First observe that a very special thing happens when you work with just two buckets, where one has an even quantity and one has an odd quantity. Because there are just two unequal buckets, there's just one move possible: Pour water from the bucket with more water into the bucket with less water. Note that the move preserves the property that one bucket is even and the other one is odd.
What happens if we just keep doing this? Since there are a finite number of states, we must eventually repeat a state we've seen before. In fact, the first repeated state must be the original configuration. This is because for any configuration in this sequence, there is a unique prior one -- it's the one obtained by moving half of the even bucket's water to the odd bucket.
If the cycle is of length n, then by making n-1 moves, we reach the state "preceeding" the initial one. So if we were in the state (a,b), where a is even and b is odd, then we can get to the state (a/2, b+a/2).
With this under our belt, let's look at a little more general case. Suppose one of the buckets has an odd quantity of water, and the other two have an even quantity of water. Call this the odd-even-even case. We'll show how to increase the size of the odd bucket, while preserving the evenness of the other two. Eventually one of the even buckets must be empty. Let the quantity of water in the buckets be (a, b, c) where a is odd and b and c are even. First if neither b nor c are a multiple of 4, then make one move among them so that one of them is a multiple of 4. Now, by relabeling buckets we can assume without loss of generality that we have three buckets (a, b, c), where a is odd b is a multiple of 4, and c is even. Now we make a backwards move between a and b. The three buckets are now (a+b/2, b/2, c). We still have one odd and two even buckets, and we've grown the odd bucket. By repeating this algorithm one of the even buckets must eventually become empty. This solves the odd-even-even case.

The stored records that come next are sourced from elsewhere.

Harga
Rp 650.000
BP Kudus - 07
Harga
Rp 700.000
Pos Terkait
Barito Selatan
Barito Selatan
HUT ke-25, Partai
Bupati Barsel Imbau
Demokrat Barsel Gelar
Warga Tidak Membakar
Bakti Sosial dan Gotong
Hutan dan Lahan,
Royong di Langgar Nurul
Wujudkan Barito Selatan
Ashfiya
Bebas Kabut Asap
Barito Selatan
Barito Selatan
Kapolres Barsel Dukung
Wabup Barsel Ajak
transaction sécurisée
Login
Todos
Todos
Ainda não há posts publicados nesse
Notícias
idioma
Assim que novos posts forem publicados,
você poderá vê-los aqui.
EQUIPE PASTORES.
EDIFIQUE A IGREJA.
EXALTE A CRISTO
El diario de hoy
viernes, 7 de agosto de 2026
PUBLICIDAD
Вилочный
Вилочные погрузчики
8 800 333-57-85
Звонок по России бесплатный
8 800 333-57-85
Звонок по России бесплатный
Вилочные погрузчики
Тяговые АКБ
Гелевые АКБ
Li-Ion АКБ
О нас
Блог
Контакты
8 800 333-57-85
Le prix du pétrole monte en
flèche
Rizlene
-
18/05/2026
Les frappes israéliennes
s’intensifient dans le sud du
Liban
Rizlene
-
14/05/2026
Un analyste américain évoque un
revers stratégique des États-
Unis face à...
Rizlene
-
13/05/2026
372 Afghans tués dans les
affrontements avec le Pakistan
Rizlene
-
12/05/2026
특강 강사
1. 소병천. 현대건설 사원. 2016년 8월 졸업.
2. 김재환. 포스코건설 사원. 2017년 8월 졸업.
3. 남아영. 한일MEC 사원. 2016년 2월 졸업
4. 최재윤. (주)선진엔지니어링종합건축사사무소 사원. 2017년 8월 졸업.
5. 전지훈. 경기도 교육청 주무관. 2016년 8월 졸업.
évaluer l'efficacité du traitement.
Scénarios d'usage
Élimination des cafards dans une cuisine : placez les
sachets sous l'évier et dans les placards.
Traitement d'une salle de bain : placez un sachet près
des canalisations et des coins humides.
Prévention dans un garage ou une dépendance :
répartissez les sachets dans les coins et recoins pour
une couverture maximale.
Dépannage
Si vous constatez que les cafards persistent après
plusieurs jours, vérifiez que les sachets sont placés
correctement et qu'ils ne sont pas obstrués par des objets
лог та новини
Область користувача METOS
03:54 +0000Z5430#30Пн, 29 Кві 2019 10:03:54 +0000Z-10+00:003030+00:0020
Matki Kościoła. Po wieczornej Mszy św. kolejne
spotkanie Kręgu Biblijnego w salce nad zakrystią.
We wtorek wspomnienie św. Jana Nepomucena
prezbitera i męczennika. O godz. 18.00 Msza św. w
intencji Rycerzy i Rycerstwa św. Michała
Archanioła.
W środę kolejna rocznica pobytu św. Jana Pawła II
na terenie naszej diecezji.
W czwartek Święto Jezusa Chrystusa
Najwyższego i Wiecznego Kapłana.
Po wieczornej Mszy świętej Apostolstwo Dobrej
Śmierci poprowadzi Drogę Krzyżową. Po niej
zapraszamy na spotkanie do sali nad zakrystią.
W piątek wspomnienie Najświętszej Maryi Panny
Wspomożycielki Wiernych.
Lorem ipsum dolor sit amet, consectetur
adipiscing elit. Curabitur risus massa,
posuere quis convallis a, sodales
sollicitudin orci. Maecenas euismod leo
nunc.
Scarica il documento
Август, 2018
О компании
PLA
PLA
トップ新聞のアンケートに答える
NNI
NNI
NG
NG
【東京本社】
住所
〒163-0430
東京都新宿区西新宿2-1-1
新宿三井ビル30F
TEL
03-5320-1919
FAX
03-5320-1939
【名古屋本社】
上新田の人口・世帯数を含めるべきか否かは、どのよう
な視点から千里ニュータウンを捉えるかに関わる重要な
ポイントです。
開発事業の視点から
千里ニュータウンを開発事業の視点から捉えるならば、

What about the rest of the cases? The odd-odd-odd case becomes odd-even-even (solved above) after any move is made. The other cases are proven by induction. In the even-even-even case we simply divide all the bucket sizes by 2 and solve the smaller problem. The even-odd-odd case is solved by first making a move among the two odd buckets, which leads to the (already solved) even-even-even case.
This problem and two different solutions, are described in an article Five Algorithmic Puzzles by Peter Winkler that appeared in the Gathering for Gardner.